The company’s position in the market has helped it to book $1.8bn of new business, to grow its backlog by 16% to $3.6bn and drive revenues by 13% to over $1.5bn.
CEO Ciaran Murray told investors Wednesday that he’s encouraged by the new clients added to the company’s roster, as well as the increased presence in the mid-market and biotech sectors, which could drive future growth and provide better balance.
The improved mix in clients comes as Icon previously relied heavily on its top client -- Pfizer, though Murray added that work with Pfizer is “stabilizing and leveling off now.”
As far as the company’s book-to-bill, which one analyst described as “extraordinarily stable,” Murray said: “I suppose we have a good deal of visibility with our strategic accounts and our win rate has stayed steady.”
An increasing number of specialty and biotech drugs will be outsourced and market share will continue to shift to global CROs, Murray predicted, noting that Icon is “well positioned to capitalize on this growth.” Murray added that an “increasingly important trend” is the need to demonstrate product value and Icon is seeing growth in its service offering centered on this trend.

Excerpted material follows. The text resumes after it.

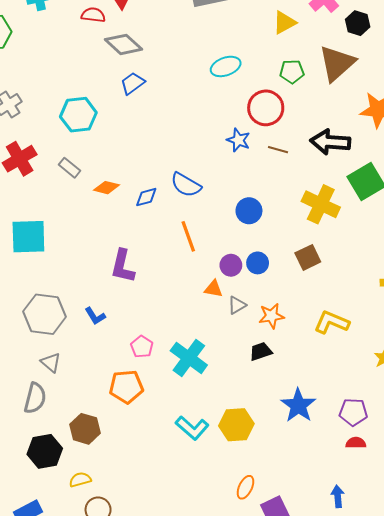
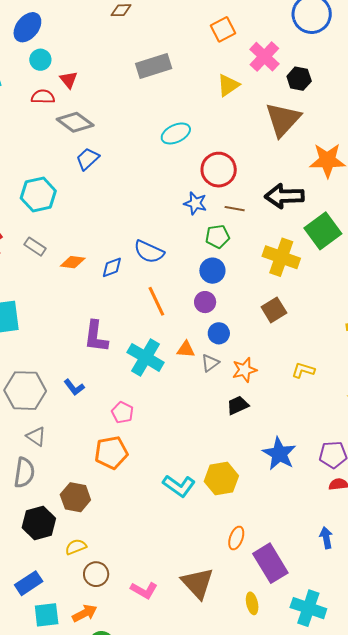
green pentagon: (292, 72) -> (217, 236), moved
blue circle: (258, 263) -> (219, 333), moved
purple circle: (231, 265) -> (205, 302), moved
yellow L-shape: (332, 322) -> (303, 370), size x0.7
cyan cross: (189, 358) -> (146, 357), moved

Risk-based monitoring is also become more accepted by the industry, Murray added, noting that the company is adding more long studies into its backlog -- “looking forward, we’d expect the burn rate to level off…but you can never be entirely sure,” he said. Margins will also continue to grow in 2015 to over 16%, he added.
COO Steve Cutler added there are some opportunities in the central labs space because of the Covance-LabCorp merger, noting Icon is “optimistic in terms of what those opportunities will bring.”
He also noted that the company is seeing “good traction in the medical device industry,” which Cutler compared to the pharma market 20 years ago.
As far as strategic partnerships go, Murray seemed to indicate that the larger deals have been made. “The larger CROs have their partners…I wouldn’t expect any massive activity that we saw a couple of years ago,” he added.
The company is also now building a next generation informatics hub, as well as a global innovation center in Ireland, to enable faster access and better insight into drug development data.
In terms of the company’s full year 2015 revenue guidance, Icon expects it will be in the range of $1.61 to $1.675bn, representing growth of 7-11%. This includes the recently announced acquisition of MediMedia Pharma Solutions. Earnings per share guidance is in the range of $3.45 - $3.60, an increase of 20-25%.